Reel Girl commenter, Nebbie, keeps a list of male characters in animation who, in the “real” world, would be female: 
1) Barnyard movie and video game, Back and the Barnyard: male cattle with udders
2) The Madagascar movies and specials, The Penguins of Madagascar: Joey the male kangaroo with a pouch, male hornets with stings, King Julien the dominant male ring tailed lemur (Only female kangaroos have a pouch, ring tailed lemurs are matriarchal.)
3)Bee Movie: male worker bees, male bees with stings, Mooseblood the male bloodsucking mosquito (Only female bees, wasps, including hornets, and some ants have a sting because the sting is a modified oviposito)
4)Turbo: male snails, Burn the one female snail (Garden snails are hermaphrodites)
5) A Bugs Life, The Ant Bully, and Antz: male worker ants (Worker ants, bees, and wasps are all sterile females, the males are drones and they die soon after they mate with the queen– fertile female– ant, bee, or wasp.)
6) The Jungle Book: male elephant herd and leader (elephants are matriarchal)
7) Fantasia: female ostriches with male black and white plumage
8) Puss in Boots: The Three Diablos: Gonzalo the male tortoiseshell kitten (Most tortoiseshell cats are female. A male cat can only be tortoiseshell if it has Klinefelter’s Syndrome– XXY, usually sterile– has chimerism, or has mosaicism.)
9) Finding Nemo: Marlin the clownfish stays male after his wife died (Clownfish are protoandrous hermaphrodites; they are born male and the the most dominant male turns female when the dominant female is removed from the group.) 

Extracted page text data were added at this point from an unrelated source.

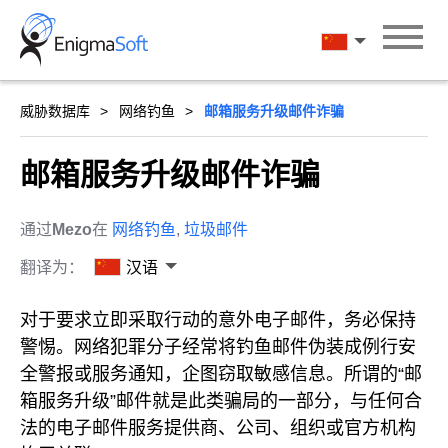
Skip
to
汉语
content
威胁数据库
网络钓鱼
邮箱服务升级邮件诈骗
邮箱服务升级邮件诈骗
通过
Mezo
在
网络钓鱼
,
垃圾邮件
翻译为：
汉语
对于要求立即采取行动的意外电子邮件，务必保持
警惕。网络犯罪分子经常将钓鱼邮件伪装成例行安
全警报或服务通知，企图窃取敏感信息。所谓的“邮
箱服务升级”邮件就是此类骗局的一部分，与任何合
法的电子邮件服务提供商、公司、组织或官方机构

What’s so creepy about this is how often what is “natural” is used to justify sexism. 
I knew about the Nemo thing; but the rest are new to me. I think my favorite is (1). Male cows with udders. If that were intentional, I'd love it. I mean, if we were intentionally teaching our kids the differences between biological embodiments and gender, and calling into question gender stereotypes instead upholding them by reverse-engineering the representations of other animals' bodies to fit within our rigid gender stereotypes, then this would be BRILLIANT! Alas, I doubt the intention was to represent biologically female cows who identify as male.

When Clare was about 3, we had a conversation in which I utterly failed to convince her that boys have eyelashes. I've never forgotten it. Brent has lovely eyelashes and at one point I said, "Brent, take your glasses off. Clare, go look at your daddy's eyes. See his eyelashes." She did. And it still failed to convince her. Why? You know why. Because every single boy character in every type of media she'd been inundated with her entire little life had no eyelashes, and every single girl character did. Eyelashes=girl was a constant feature of her world, and empirical evidence of Daddy's eyelashes was simply not enough to counter that constant given.

The good news is, Clare (now 7) is embroiled in a long-standing dispute with a friend at school (a boy) who claimed that girls don't have biceps. Scornfully she replied, "My mom has great big biceps! And just look at my arm! I'm just as strong as YOU! Look at that muscle!"